While this was evident in Iraq, the same game of nuclear brinkmanship is being played out now through negotiations dragged out over several decades between the political leadership of Iran and the IAEA’s various member nations.
Yet, for all the IAEA’s demands of openness, peering into the organisation’s workings and history is like trying to prise open an impossibly stubborn black box.
Do as I say, not as I do
Why is it so difficult for researchers to obtain useful documentation from the IAEA archives? Perhaps there are reasons to remain opaque about ongoing discussions. However, if our elected officials are pushing Iran (or any country) on their nuclear programs, it is our responsibility to take a hard look at the history of the negotiations. That means reading through the detailed discussions at the IAEA, not just about Iran or Iraq, but about the whole nuclear industry.

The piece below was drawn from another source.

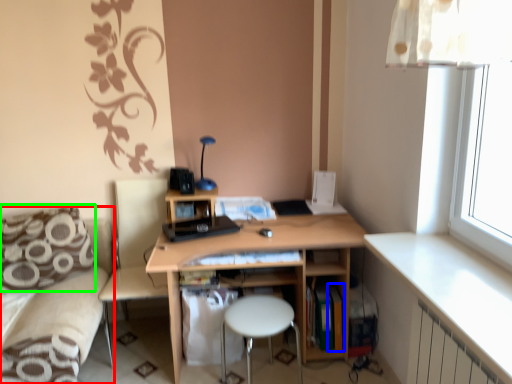 Question: Which is nearer to the couch (highlighted by a red box)? book (highlighted by a blue box) or pillow (highlighted by a green box).

Choices:
 (A) book
 (B) pillow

What technologies were originally considered dangerous, when the first nations signed on to the NPT? What attitudes about national sovereignty and commercial development prevailed then? What concerns about an imperial, European- and US-dominated nuclear world were vented in these early discussions? This history is key to making informed contemporary decisions about fairness, good faith, promises made, and promises kept.
Fortunately some of this documentation is available, scattered in national archives and private collections throughout the world. But you won’t find it at the IAEA in Vienna.
Conducting a paper chase
At a recent academic conference on the origins of the Non-Proliferation Treaty, a fellow panelist surprised me by noting how frustrated she’d felt in reading my pre-circulated paper. I braced for a withering critique but instead was complimented on how, while she’d searched in vain at the IAEA archives for even basic negotiating documents on nuclear safeguards, my paper cited meetings of the IAEA Board of Governors. I had found them in the UK National Archives, as at IAEA they are still under wraps.
I have spent many years triangulating Cold War stories between the archives of governments, international agencies, personal papers, and independent bodies. Sometimes what is considered sensitive in one country can be found in perfectly open, long-declassified documents in another. Why does the IAEA continue to guard secrets from decades past?
The IAEA claims it is obliged to withhold documents until all of the countries mentioned in them agree to declassification. In practice, this guarantees permanent secrecy.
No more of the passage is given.